It was a blustery day in the forty acre woods, Pooh fans. Thirty-six degrees and wind gusts of 27 miles per hour. That would have been a good thing to check before I ran today. Bluh! Running around the deck of a fishing ship in the north Atlantic would have been easier. Anyone behind me probably thought I’d had a two finger tequila breakfast, the way I was drifting on the sidewalk. It was brutal. Note to self: Running with the wind BEHIND you most of the time is easier than running INTO the wind. Trust me, I reeeeeally needed the wind behind me today.
I last ran ten days ago. Ouch. I worked overtime all last week, including a half day on Saturday. Saturday afternoon and evening, we had a birthday celebration for Hubby and Mama J., and yesterday afternoon was spent curled up in the fetal position trying to catch up on sleep and watching 100 One hit Wonders on VH1 Classic. With the exception of one aerobics class Thursday night, I didn’t exercise at all last week, and I felt it today. I also ate a lot of meals on the run last week, things like pizza and candy bars. I felt like a lazy old slug oozing down the street today. I kept slogging away, though. I have just nineteen days until the trail run. Nineteen measly days to get my shoes broken in and log enough miles to feel as if my pokey butt can withstand the 14.5 mile test.
The closer I get to the date, the more nervous I get. I was so afraid last week that I’d talk myself out of it, that I went to the store and bought trail shoes. I’m too tight to spend that kind of money on something and not use it, so I kind of forced my own hand…er feet… by buying the shoes. Now I have to get back on track, building up my mileage and eating right. Poor nutrition can lead to a lot of, shall we say gastric distress, during a long run. I’d rather not have to cop a squat in the middle of the woods. I’ve got to clean up my diet pronto, or I’ll be toting the Sears catalog in my pit stop bag. I also have to get my mind right or I’ll start wavering the first time I get a side ache or a little winded on the big day.

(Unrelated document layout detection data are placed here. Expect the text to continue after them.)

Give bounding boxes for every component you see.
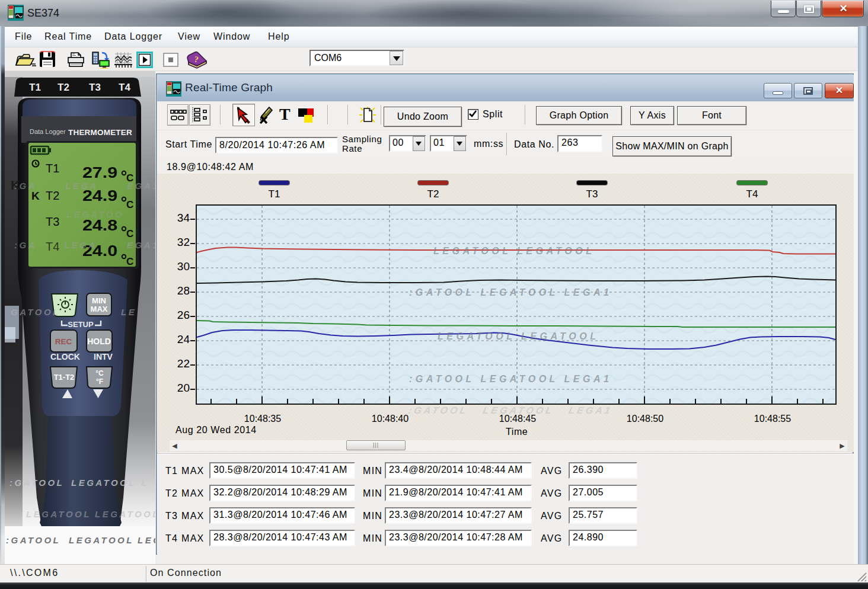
svg-text:27.9: 27.9 bbox=[82, 164, 117, 181]
svg-text:T2: T2 bbox=[46, 189, 59, 202]
svg-text:LEGATOO: LEGATOO bbox=[66, 209, 124, 219]
svg-text:LEG: LEG bbox=[138, 535, 155, 545]
svg-text:LEGATOOL LEGATOOL: LEGATOOL LEGATOOL bbox=[438, 331, 599, 341]
svg-text:T2: T2 bbox=[58, 82, 69, 93]
svg-text:C: C bbox=[126, 199, 133, 210]
svg-text::GA: :GA bbox=[14, 181, 37, 191]
svg-text:LEGA: LEGA bbox=[65, 181, 98, 191]
svg-text:C: C bbox=[126, 256, 133, 267]
svg-text:SETUP: SETUP bbox=[68, 320, 94, 329]
svg-text:EGA1: EGA1 bbox=[127, 240, 155, 250]
svg-text:°F: °F bbox=[96, 377, 103, 386]
svg-text:T3: T3 bbox=[89, 82, 101, 93]
svg-text:T1: T1 bbox=[46, 162, 59, 175]
svg-text:T4: T4 bbox=[119, 82, 130, 93]
svg-text:LE: LE bbox=[121, 307, 136, 317]
svg-text:HOLD: HOLD bbox=[87, 337, 111, 346]
svg-text:LEGATOOL: LEGATOOL bbox=[71, 478, 136, 488]
svg-text:T4: T4 bbox=[46, 240, 59, 253]
svg-text:THERMOMETER: THERMOMETER bbox=[68, 128, 132, 137]
svg-text:EGA1: EGA1 bbox=[127, 181, 155, 191]
svg-text:T1: T1 bbox=[29, 82, 41, 93]
svg-text::GATOOL LEGATOOL LEGA1: :GATOOL LEGATOOL LEGA1 bbox=[409, 374, 612, 384]
svg-text:LEGATOOL LEGATOOL: LEGATOOL LEGATOOL bbox=[433, 246, 595, 256]
svg-text:Data Logger: Data Logger bbox=[30, 128, 66, 135]
svg-text:REC: REC bbox=[55, 337, 72, 346]
svg-text::GA: :GA bbox=[14, 240, 37, 250]
svg-text:GATOOL: GATOOL bbox=[11, 307, 60, 317]
svg-text:K: K bbox=[31, 190, 40, 202]
svg-text:L: L bbox=[141, 478, 149, 488]
svg-text:24.8: 24.8 bbox=[82, 217, 117, 233]
svg-text:T3: T3 bbox=[46, 215, 59, 228]
svg-text:MAX: MAX bbox=[91, 305, 108, 313]
svg-text:LEGATOOL: LEGATOOL bbox=[26, 509, 91, 519]
svg-text:LEGATOOL: LEGATOOL bbox=[69, 535, 134, 545]
svg-text:CLOCK: CLOCK bbox=[50, 352, 80, 361]
svg-text:C: C bbox=[126, 228, 133, 239]
svg-text:°C: °C bbox=[95, 369, 104, 377]
svg-text:T1-T2: T1-T2 bbox=[54, 373, 75, 382]
svg-text:INTV: INTV bbox=[94, 352, 113, 361]
svg-text:LEGATOOL: LEGATOOL bbox=[95, 509, 155, 519]
svg-text::GATOOL LEGATOOL LEGA1: :GATOOL LEGATOOL LEGA1 bbox=[409, 287, 612, 297]
svg-text:MIN: MIN bbox=[92, 296, 106, 305]
svg-text::GATOOL: :GATOOL bbox=[9, 478, 64, 488]
svg-text::GATOOL: :GATOOL bbox=[6, 535, 60, 545]
svg-text:LEGA: LEGA bbox=[64, 240, 97, 250]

And that’s what I was trying to do today when I hit the street, get my mind right. I wasn’t doing a very good job of it. The wind was pounding down my spirit, and the sunshine disappeared behind the clouds as soon as I started running. My energy level was low, and I ended up running on fumes. About two-thirds of the way into the run, I was feeling pooped and starting to act like a big ol’ quitter, when a little blessing dropped out of the sky. As I crossed a street, I spied a woman sitting on her front porch in her housecoat with her head wrapped in a towel. Obviously, she had just showered and for some reason was sitting out in the cold, having a very loud phone conversation. She didn’t look like the exercising kind, but apparently, she appreciates the effort. As I passed in front of her house, she paused long enough in her phone call to shout out to me, “You go girl!”, and immediately went back to her phone call. I didn’t know that woman, but I sure am glad she took 1.2 seconds to holler out those three little words of encouragement. It made me feel good. Like I’m not a quitter. And that I need to quit thinking like one. It put enough wind beneath my feet to get me through the last mile, and I actually ended the run with a pretty good sprint. Isn’t it amazing what a little comment or word of encouragement can do for a body? I wish I could remember to do that every day for someone. You never know when it’s the words they need to keep them hanging in there. I may just run by that woman’s house every day during the next nineteen days, in hopes of getting a little push here or there. Better yet, I’ll see if she can plop herself on every third mile of the trail run. I don’t care if she brings her phone, as long as she remembers to holler at me.